Das Mädl, so einen Schatz sieht
Wenn man von Alpach über's Hösl nach Thierbach geht, so kommt
man an zwei Häusern vorbei, die "beim Thaler" heißen.
Da lebte vor langer Zeit einmal ein Bäuerlein, das hatte jeden Winter
viel Vieh, doch nur einen kleinen Heustock dazu und so kam's halt, daß
es alleweile hart wartete, bis der Frühling kam und auf der Sonnenseite
des nahen Berges ein Flecklein aper wurde. Moidal, das älteste Dienl,
war dann auch immer recht froh, wenn sie mit dem Kleinvieh ausfahren konnte,
denn sie war viel lieber unter Gottes freiem Himmel im hellen Sonnenscheine,
als in der dumpfen Stube am Spinnrad. Einmal ließen sich die Geisen
[Geißen] zu oberst bei der blauen Wand an einem sonnigen Plätzlein
das junge Gras besonders schmecken und dem Dienl war auch katzenwohl.
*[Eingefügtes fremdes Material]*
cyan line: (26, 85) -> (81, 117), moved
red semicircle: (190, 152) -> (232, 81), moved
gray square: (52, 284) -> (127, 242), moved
Da hörte sie plötzlich hinter sich ein Geräusch. Sie schaute
erschrocken um und sah in der Felswand eine Thür, die war halb offen
und ein Männlein mit langem, langem schneeweißen Barte guckte
heraus Drinnen glitzerte und funkelte es wie der helllichte Sonnenschein,
denn an den Wänden herum lagen Goldlaibe, einer über dem andern,
und vom Gewölbe hiengen Goldzirbel herab. Das Mannlein winkte dem
Mädchen hineinzugehen. Dieses jedoch eilte heim und sagte alles ihrem
Vater, und wie sie miteinander zurückkamen, fanden sie nichts mehr
als die glatte Wand. Der Alte erinnerte sich nun, daß er auch einmal
als Geisbub an dieser Stelle eine goldene Blume gesehen habe, die so groß
war als ein Hut. Doch wie er sie abends beim Heimfahren mitnehmen wollte,
war sie nirgends mehr zu finden. (Alpach. P. Moser.)
Quelle: Sagen aus Tirol, Gesammelt und herausgegeben von Ignaz V. Zingerle, Innsbruck 1891, Nr. 603, Seite 340.